= John Whiteley (politician) =

British politician

Brigadier John Percival Whiteley OBE (7 January 1898 – 4 July 1943) was a British Army officer and a Conservative Party politician.

Born in January 1898 in South Africa, Whiteley was commissioned into the Royal Artillery during the First World War, ending the war as a lieutenant. In 1926 he transferred to the Life Guards, retiring in 1928 and joining the 99th (Buckinghamshire and Berkshire Yeomanry) Field Brigade, Royal Artillery (Territorial Army) as a captain.
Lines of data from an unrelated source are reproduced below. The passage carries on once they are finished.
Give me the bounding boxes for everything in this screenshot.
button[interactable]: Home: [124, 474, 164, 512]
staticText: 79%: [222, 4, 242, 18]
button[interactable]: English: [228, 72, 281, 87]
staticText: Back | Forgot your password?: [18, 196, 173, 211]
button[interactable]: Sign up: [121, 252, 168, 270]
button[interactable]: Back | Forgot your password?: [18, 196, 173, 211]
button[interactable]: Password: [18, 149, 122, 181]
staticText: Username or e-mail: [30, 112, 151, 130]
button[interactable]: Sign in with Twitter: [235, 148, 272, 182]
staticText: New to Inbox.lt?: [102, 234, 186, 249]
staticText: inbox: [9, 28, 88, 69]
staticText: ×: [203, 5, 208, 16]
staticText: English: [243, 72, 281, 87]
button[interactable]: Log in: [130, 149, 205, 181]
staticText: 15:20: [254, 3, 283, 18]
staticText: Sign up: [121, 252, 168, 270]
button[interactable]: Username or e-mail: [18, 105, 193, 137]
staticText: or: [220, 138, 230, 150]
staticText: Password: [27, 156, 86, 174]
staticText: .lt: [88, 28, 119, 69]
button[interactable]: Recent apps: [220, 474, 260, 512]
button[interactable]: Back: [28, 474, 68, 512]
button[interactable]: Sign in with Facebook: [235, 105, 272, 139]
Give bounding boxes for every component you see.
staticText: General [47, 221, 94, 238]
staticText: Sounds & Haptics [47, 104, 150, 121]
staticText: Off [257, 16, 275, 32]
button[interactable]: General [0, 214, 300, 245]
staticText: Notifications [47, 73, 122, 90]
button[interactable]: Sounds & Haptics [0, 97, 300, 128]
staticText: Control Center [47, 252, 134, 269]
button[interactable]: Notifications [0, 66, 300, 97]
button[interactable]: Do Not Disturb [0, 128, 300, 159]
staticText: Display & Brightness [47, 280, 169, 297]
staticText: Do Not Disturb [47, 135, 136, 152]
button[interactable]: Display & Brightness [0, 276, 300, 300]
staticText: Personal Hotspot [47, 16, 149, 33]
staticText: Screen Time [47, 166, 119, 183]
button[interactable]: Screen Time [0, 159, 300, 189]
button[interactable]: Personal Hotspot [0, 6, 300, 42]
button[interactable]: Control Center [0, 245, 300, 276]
He was promoted major in 1932.

He stood unsuccessfully at the 1929 general election in Birmingham Aston, and entered the House of Commons eight years later when he was elected as Member of Parliament (MP) for Buckingham at a by-election in 1937, after the sitting MP George Bowyer was elevated to the peerage as Baron Denham.

When World War II broke out, Whiteley resumed military service. He was active at Dunkirk, and died in 1943, aged 45, when he was killed in a plane crash in Gibraltar, along with the Conservative MP Victor Cazalet and General Władysław Sikorski, the leader of the Polish government-in-exile.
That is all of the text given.